Of course, adding syrup makes pancakes extra special and gives you a quick boost to help you start your day. Choose maple syrup for a delicious but healthier alternative to corn syrup. It has antioxidants, magnesium and zinc that’ll give your pancakes a nutritious twist.

Ginger Carrot Shots

Juices are a go-to for many detox diets due to their easily digestible ingredients. Ginger carrot shots might become your default drink when hankering for a refreshing beverage after a long day.

The sweetness of carrots and the zest of ginger make a fantastic flavor combination. Of course, you also get nourishment of vitamin A from the carrots and anti-inflammatory properties from the ginger in one go. You can add some turmeric to make this refreshing shot more gut-friendly.

Granola Banana Split

You can still satisfy your sweet tooth — in a healthy way, of course — while traveling. This granola banana split recipe gives a nutritious twist to the classic dessert by replacing the ice cream with creamy yogurt.

Bananas are great for digestion while granola can help lower cholesterol and blood sugar levels. The protein-rich yogurt blends well with the granola crunch while the natural sweetness of bananas makes snacking more enjoyable.

Peanut Butter Banana Muffins

Some comfort foods are healthy especially if you combine nutritious ingredients like peanut butter and bananas.
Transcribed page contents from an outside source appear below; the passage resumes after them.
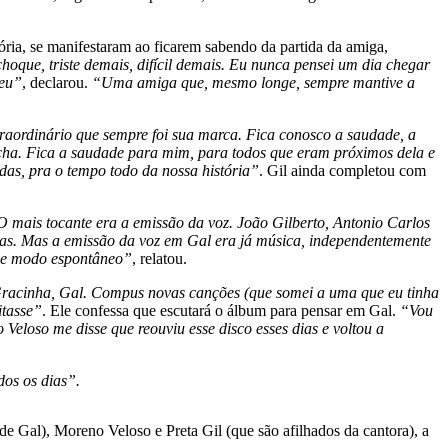
etória, se manifestaram ao ficarem sabendo da partida da amiga,
oque, triste demais, difícil demais. Eu nunca pensei um dia chegar
 eu”
, declarou.
“Uma amiga que, mesmo longe, sempre mantive a
traordinário que sempre foi sua marca. Fica conosco a saudade, a
a. Fica a saudade para mim, para todos que eram próximos dela e
idas, pra o tempo todo da nossa história”
. Gil ainda completou com
mais tocante era a emissão da voz. João Gilberto, Antonio Carlos
nas. Mas a emissão da voz em Gal era já música, independentemente
, de modo espontâneo”
, relatou.
Gracinha, Gal. Compus novas canções (que somei a uma que eu tinha
itasse”
. Ele confessa que escutará o álbum para pensar em Gal.
“Vou
loso me disse que reouviu esse disco esses dias e voltou a
dos os dias”.
 Gal), Moreno Veloso e Preta Gil (que são afilhados da cantora), a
Peanut butter and bananas offer a concentrated source of protein and magnesium in a tasty package.

Spread some peanut butter on English muffins and add sliced ripe bananas. You can even sprinkle a little cinnamon to give your meal a fragrant and flavorful finish. Enjoy a plate while resting in your room or pack some for quick lunch meetings.

Spinach Omelet

Who says omelets are just for breakfast? You can enjoy this tasty and healthy recipe any time of the day. What’s even better is it’s easy to make.

Beat some eggs in a bowl and add spinach leaves for fiber and seasonings of your choice. Cheese is always a welcome addition to any egg dish for that creamy and salty kick. Cook it over easy or a little runny, depending on your preference.

Garlic Chicken Soup

Having some hot soup is perfect after traveling long distances. Nothing beats warming your tummy with some tasty broth, whether traveling by plane or car.
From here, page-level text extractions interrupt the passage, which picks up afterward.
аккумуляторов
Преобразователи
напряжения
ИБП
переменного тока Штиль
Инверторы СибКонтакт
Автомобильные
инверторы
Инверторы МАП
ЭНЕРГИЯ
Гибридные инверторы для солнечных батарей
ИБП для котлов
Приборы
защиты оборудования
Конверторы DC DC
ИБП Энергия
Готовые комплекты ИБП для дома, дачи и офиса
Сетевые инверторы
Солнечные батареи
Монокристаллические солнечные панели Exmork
Garlic chicken soup is easy to prepare and uses only a few ingredients. Sautee chopped garlic and ginger in a pot until they’re brown. Add chicken chunks and broth. Bring to a boil, then simmer. Throw some moringa or spinach leaves and a little pepper as a finishing touch.

Garlic does wonders for the body, like lowering blood pressure and reducing inflammation. Combined with ginger and fiber from moringa or spinach, you get a comforting soup that’s healthy for your tummy.

Keep it Light

Digestion and nutrition go hand in hand. Watching what you eat is a great way to monitor healthy food intake and reduce bloating while traveling. Keeping things light will ensure you feel fresh and ready to take on the next task on your checklist.